Si ha un bel dire che la Lega è unita e che tutti brindano insieme alle magnifiche sorti e progressive: le notti dei lunghi coltelli sul Carroccio, infatti, sono appena iniziate. Bobo Maroni e Attilio Fontana sono due soggetti che, nelle stanze della Lega, sanno indossare bene il doppiopetto (che si addice meglio a Fontana, più alto), ancorché con la pochette verde bottiglia. Vale a dire che, entrambi, fanno di un certo qual moderatismo la loro griffe. Provengono tutti e due dalla stessa fucina umanistica e risorgimentale, che è stato il liceo “Cairoli”, hanno molte amicizie comuni, hanno svolto la medesima professione legale e vantano un’ottima cultura. Di Maroni, addirittura, si dice che sapesse agevolmente tradurre dal greco al latino.

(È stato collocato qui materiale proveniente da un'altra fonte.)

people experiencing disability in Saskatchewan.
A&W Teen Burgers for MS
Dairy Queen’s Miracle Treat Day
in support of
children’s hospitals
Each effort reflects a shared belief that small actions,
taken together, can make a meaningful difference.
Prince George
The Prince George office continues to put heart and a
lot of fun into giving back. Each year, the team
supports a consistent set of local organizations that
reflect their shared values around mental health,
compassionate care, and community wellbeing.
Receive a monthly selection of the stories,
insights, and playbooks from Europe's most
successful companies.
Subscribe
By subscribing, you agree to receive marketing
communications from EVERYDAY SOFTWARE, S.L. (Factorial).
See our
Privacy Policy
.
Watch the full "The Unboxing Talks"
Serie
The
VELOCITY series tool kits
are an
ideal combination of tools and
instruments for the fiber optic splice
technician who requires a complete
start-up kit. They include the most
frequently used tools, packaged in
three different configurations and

Si può pensare, dunque, con quale sospetto essi guardino a “colleghi” che a fatica e dopo vari tentativi sono stati espulsi dalla scuola media superiore. Tuttavia, ed è qui che arrivano le dolenti note, per compiacere alla plebe vociante talvolta devono indossare il copricapo vichingo e bere l’acqua del Po, non sempre potabile.

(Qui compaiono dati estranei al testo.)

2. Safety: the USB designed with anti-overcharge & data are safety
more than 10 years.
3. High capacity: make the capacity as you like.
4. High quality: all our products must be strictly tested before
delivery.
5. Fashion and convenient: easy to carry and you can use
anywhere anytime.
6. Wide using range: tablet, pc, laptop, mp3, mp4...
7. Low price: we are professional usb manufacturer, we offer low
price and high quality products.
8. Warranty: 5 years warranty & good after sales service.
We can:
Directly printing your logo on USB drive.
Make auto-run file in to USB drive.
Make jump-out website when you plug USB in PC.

Bobo Maroni, di recente, nella sua intemerata contro il cerchio magico bossiano ha detto: “Posso io (ndr, varesino) essere invidioso di uno di Busto Arsizio (ndr, Marco Reguzzoni)?”. Allo stesso modo in cui, una volta, Bossi avrebbe potuto dire: “Posso io di Cassano Magnago essere invidioso di un terrone?”. A ben vedere non è stata un’uscita felice. Quelli di Busto, che sono più a Sud, e che hanno la memoria lunga, non dimenticano. Così come quelli del Cerchio, tra i quali anche Renzino-il Trota, possono essersela legata al dito. Maroni, d’altra parte, non ha ancora esplicitato con chiarezza quali saranno le mosse sue e degli amici quando l’Umberto appenderà le ampolle al chiodo. Ma dovrà farlo a breve. Per adesso l’ex ministro dell’Interno, sul web, ha coniato per sé e per i seguaci l’appellativo di “barbari sognanti”. C’è in questa locuzione un che di vago e di letterario che ha poco da spartire con i “vaffa” del vecchio e stanco leader.

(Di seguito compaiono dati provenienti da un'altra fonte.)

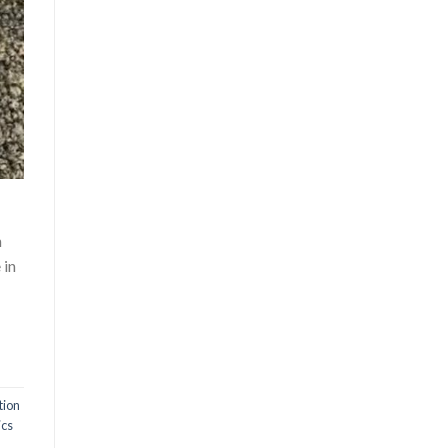
h
 in
tion
ics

Chissà se il “nostro” Attilio si identifica anch’egli in un “barbaro sognante”. Il futuro, a onore della verità, è molto incerto. Per sua cautela e serenità un buon consiglio sarebbe quello di tornare a frequentare più spesso il proprio studio di avvocato in Varese. Cosa che, magari, sarà poco “sognante”, ma di sicuro più legata a una sana concretezza bosina.